■ Task brief
From the listing below, restate word for word the lines from the line containing "reemplaza a las personas, potencia sus" down through the line containing "Munkavédelmi Jelölések". Exclude pictures.

■ Data shown

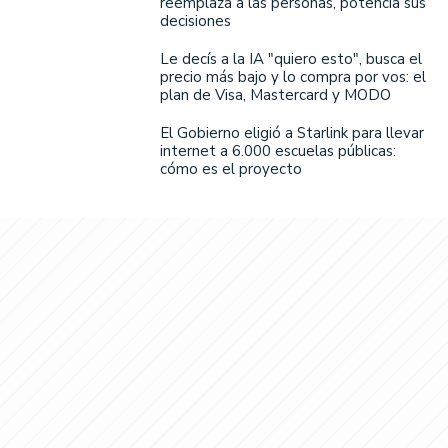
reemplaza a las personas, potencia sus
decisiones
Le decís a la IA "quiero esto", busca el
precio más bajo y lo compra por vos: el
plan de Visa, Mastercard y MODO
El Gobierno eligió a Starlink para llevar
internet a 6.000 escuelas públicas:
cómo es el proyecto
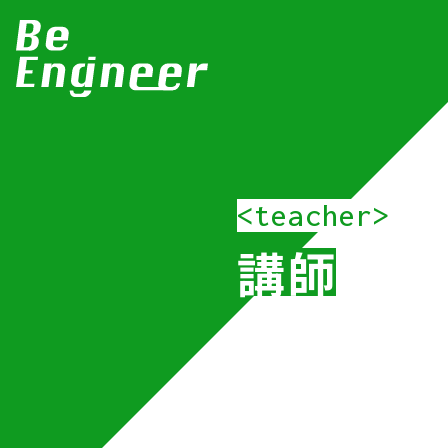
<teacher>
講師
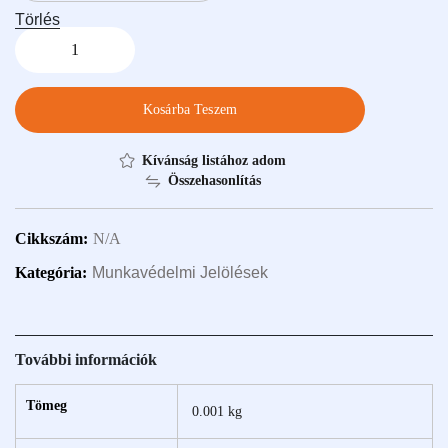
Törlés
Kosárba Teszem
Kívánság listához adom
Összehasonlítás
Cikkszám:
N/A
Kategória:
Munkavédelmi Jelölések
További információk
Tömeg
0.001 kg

--

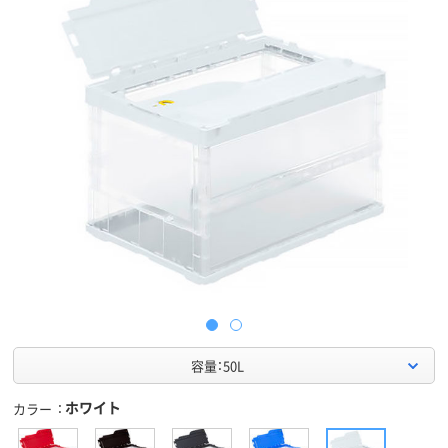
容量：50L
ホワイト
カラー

■ Result for this task
reemplaza a las personas, potencia sus
decisiones
Le decís a la IA "quiero esto", busca el
precio más bajo y lo compra por vos: el
plan de Visa, Mastercard y MODO
El Gobierno eligió a Starlink para llevar
internet a 6.000 escuelas públicas:
cómo es el proyecto
<teacher>
講師
Törlés
Kosárba Teszem
Kívánság listához adom
Összehasonlítás
Cikkszám:
N/A
Kategória:
Munkavédelmi Jelölések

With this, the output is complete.